VAVÁ: Well, I wouldn’t really know since I was just starting to work at a studio when I got offered a gig to play guitar on a national tour for a couple of weeks. I just got back and am going on tour again for December. I guess that’s what it’s been like, but I hope to see a lot more shows, work on production, write songs, release music, play with other artists, and keep creating interesting YouTube videos and pedal demos.
A few of Vanessa’s guitars (click to enlarge):
zZounds: How has Instagram impacted your music career?
VAVÁ: IG has given me the ability to get out my variety of interests to a wider audience, along with helping me connect with people I ordinarily never would have met. Every gig I’ve gotten since putting time into it has been completely related to my Instagram presence!
zZounds: You’ve got a very dope guitar collection. What do you look for in a guitar collection, and if you could design your own signature model, what would it be like?
VAVÁ:I have a guitar I’d call my “signature. “It was codesigned with Creston Lea of Creston Electric and is a reverse offset, small bodied, short scale guitar inspired by the Fender Super Sonic. Since I love using the Jazzmaster/Jaguar style vibrato, and since Fender only makes the SS with a Strat vibrato, I chose to talk about the venture with Creston and he accepted the challenge. It’s rare that luthiers will work on new shapes, but I think he saw that there is a market for something like that. They are super lightweight and again, small, so it’s ideal for players with smaller builds who want something at a 24.75 scale or shorter. Quite a few of them are already out there in the world!
Vanessa demos Squier’s Paranormal Series guitars:
zZounds: What are your thoughts on the guitar industry’s treatment of women today? Have you seen any changes in that regard over the years/decades?

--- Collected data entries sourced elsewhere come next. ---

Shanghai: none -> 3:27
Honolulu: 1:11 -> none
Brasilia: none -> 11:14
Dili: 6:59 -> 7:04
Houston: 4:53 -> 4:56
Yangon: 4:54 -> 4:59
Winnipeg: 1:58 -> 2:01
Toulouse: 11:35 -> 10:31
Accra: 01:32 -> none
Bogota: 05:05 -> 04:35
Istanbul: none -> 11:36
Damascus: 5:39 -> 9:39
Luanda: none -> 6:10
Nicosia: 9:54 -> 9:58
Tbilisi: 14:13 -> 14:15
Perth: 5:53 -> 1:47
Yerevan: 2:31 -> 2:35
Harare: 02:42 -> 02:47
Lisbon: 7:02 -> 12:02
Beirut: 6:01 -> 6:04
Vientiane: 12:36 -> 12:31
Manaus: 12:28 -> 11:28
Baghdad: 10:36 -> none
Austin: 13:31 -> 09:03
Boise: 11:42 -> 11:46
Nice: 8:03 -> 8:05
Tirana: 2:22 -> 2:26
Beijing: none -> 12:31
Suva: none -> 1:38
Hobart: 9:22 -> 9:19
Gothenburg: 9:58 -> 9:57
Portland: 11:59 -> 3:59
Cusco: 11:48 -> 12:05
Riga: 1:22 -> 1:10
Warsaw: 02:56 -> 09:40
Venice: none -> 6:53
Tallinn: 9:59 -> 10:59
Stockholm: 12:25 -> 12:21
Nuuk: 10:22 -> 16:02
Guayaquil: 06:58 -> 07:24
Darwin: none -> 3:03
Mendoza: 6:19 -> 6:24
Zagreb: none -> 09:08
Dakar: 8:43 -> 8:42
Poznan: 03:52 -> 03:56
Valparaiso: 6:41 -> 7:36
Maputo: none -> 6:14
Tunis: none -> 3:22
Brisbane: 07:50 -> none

VAVÁ: The industry is much more inclusive than it’s ever been and is actively pushing visibility of BIPOC, womxn, and non-binary players. It can feel performative at times, but the point is to normalize seeing all kinds of people playing all kinds of instruments. It’s more about how traditional audiences that bring the shade when they see BIPOC/womxn/non-binary players not execute/choose not to play with virtuosic ability, or play in styles that they don’t view as valid; it says a lot about the group of people the industry used to pander to until it realized that a far greater ROI could be had by diversifying its client base. I certainly think social and media pressure had something to do with the shift, but the bottom line is the ultimate motivator, let’s be honest.
zZounds: What do you think of the current climate for guitar in popular culture today? Not long ago, there was a lot of talk about it being in decline. Do you think that’s the case?
VAVÁ: Guitar has made a comeback for sure, and largely because of the amount of young womxn and non-binary folk picking up the instrument and making it their own. I think it’s also seen a major resurgence due to the pandemic, as people learned to fill their time with interests they may have always had but could not find time for. Guitars/basses can be intimate and portable, or loud and sometimes raucous, and communicate a person’s individual style both visually and sonically; for that reason, I don’t see it dying out in this century.
zZounds: You’ve recently released a new single, “Two Hearts,” as well as two more singles in 2020. Can we expect an album sometime soon?
VAVÁ: I’m currently writing a record and hope to have it out sometime late next year, if I work as fast as I’d like to!